The disclosure forms don’t require Trump to provide detailed information about his business partners, and that can make it harder to discern any broader problems lurking in the portfolio. Regardless, the sheer volume of operations speaks to just how easy it might be for Trump to mingle policymaking with dealmaking. Think about last Sunday, for example, when the president took to Twitter to let the Chinese know he loves them:

Sex Isn’t Everything In Donald Trump’s Big Reveal
Donald J. Trump
@realDonaldTrump
President Xi of China, and I, are working together to give massive Chinese phone company, ZTE, a way to get back in… twitter.com/i/web/status/9…

Sent via Twitter for iPhone.

View original tweet.

Trump’s sudden willingness to perform an about-face on his own administration’s decision to effectively put ZTE out of business — by cutting it off from U.S. suppliers for violating trading sanctions — could have been influenced by any number of things.

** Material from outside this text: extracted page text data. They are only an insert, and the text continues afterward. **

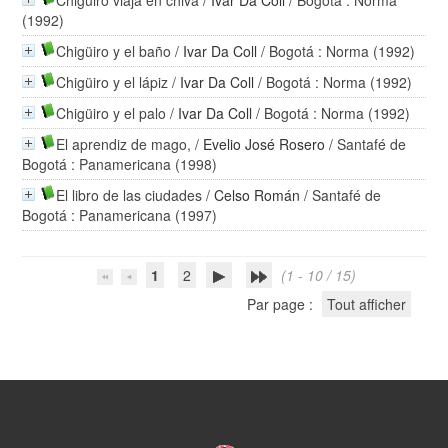
Chigüiro viaja en chiva
/
Ivar Da Coll
/ Bogotá : Norma
(1992)
Chigüiro y el baño
/
Ivar Da Coll
/ Bogotá : Norma (1992)
Chigüiro y el lápiz
/
Ivar Da Coll
/ Bogotá : Norma (1992)
Chigüiro y el palo
/
Ivar Da Coll
/ Bogotá : Norma (1992)
El aprendiz de mago,
/
Evelio José Rosero
/ Santafé de
Bogotá : Panamericana (1998)
El libro de las ciudades
/
Celso Román
/ Santafé de
Bogotá : Panamericana (1997)
1
2
(1 - 10 / 15)
Par page :
Tout afficher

Maybe Trump needed China’s help to bring North Korea to the negotiating table. So he tweeted. Maybe he was afraid of how effectively China was using its own tariffs to target the U.S. farm belt, where Trump voters reside. So he tweeted. Or maybe he didn’t want to jeopardize China’s decision to pour $500 million into an Indonesian project that will include Trump-branded hotels. And so he tweeted. That latter idea would have been unthinkable if applied to most presidents in the modern era. But Trump isn’t like most presidents. His financial disclosure — imperfect, subjective and stocked with a porn-star payment — is evidence of that.